14. BANKS “London EP”
Los Angeles vocalist BANKS sounds like Lorde’s “The Love Club EP” all grown up. It’s easy to get hooked by the pop-infused, R&B aspects of the music — but in the end it’s something else entirely that keeps you on that hook. There’s a loneliness and true sexuality in these tracks, especially in a song like “This Is What It Feels Like”. There’s also a darker, electronic current there, presumably from some of the influence of artists like Lil Silva and Jamie Woon. The 3:10 mark of “This Is What It Feels Like” is a bomb drop. It’s a heat check. Imagine all the heads bobbin’ in the club, both hands extended in the air, each person eying the next with a shared glance that says a wordless, “Hell, yeah.” Listen for yourself. You know I’m right.
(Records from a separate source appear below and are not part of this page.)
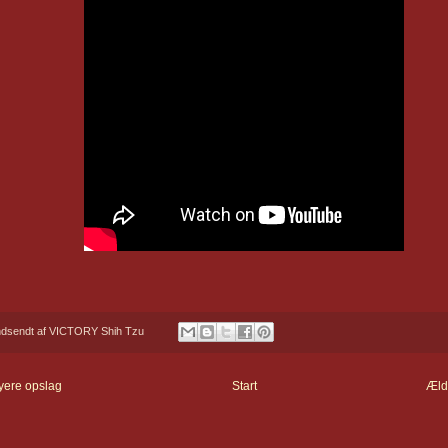
ndsendt af
VICTORY Shih Tzu
yere opslag
Start
Æld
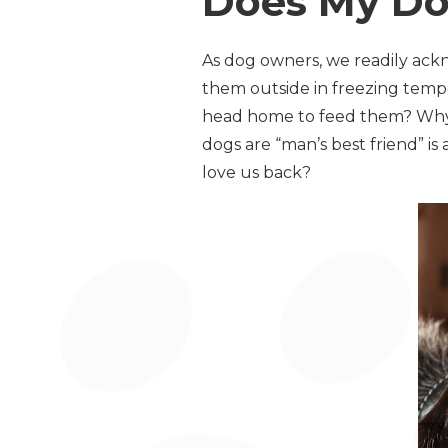
Does My Do
As dog owners, we readily ack
them outside in freezing temp
head home to feed them? Why d
dogs are “man’s best friend” i
love us back?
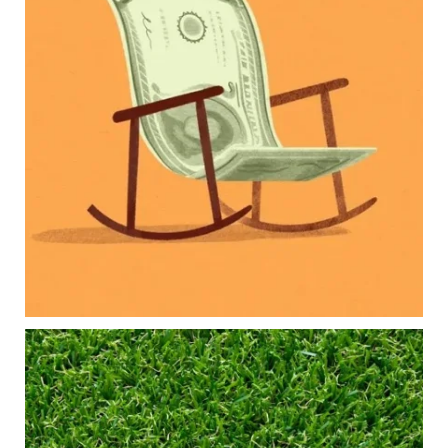
Our newest blog explores how parents can
balance:
Retirement savings
College planning
Family expenses
Long-term financial goals
Because planning for your children shouldn`t
mean forgetting about your future.
Read the full article through the link in our bio!
#FamilyFinance
...
Aug 5
0
0
Forget the magic retirement number.
Retirement isn`t about comparing your savings
to someone else`s.
It`s about creating a financial strategy that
13. Painted Palms “Nothing Lasts Long EP”
When I first heard the EP opener, “Hypnotic”, I couldn’t help but smile and remember back to a record like Charlatans UK’s “Between 10th and 11th” (1992) with its chaotic mix of vocals, repeated guitar lines, keyboard, and all that glorious pop-rock that seemed to be built especially for the headphone conscious.
12. Ô Paon “Quatorze/Quinze Ans EP”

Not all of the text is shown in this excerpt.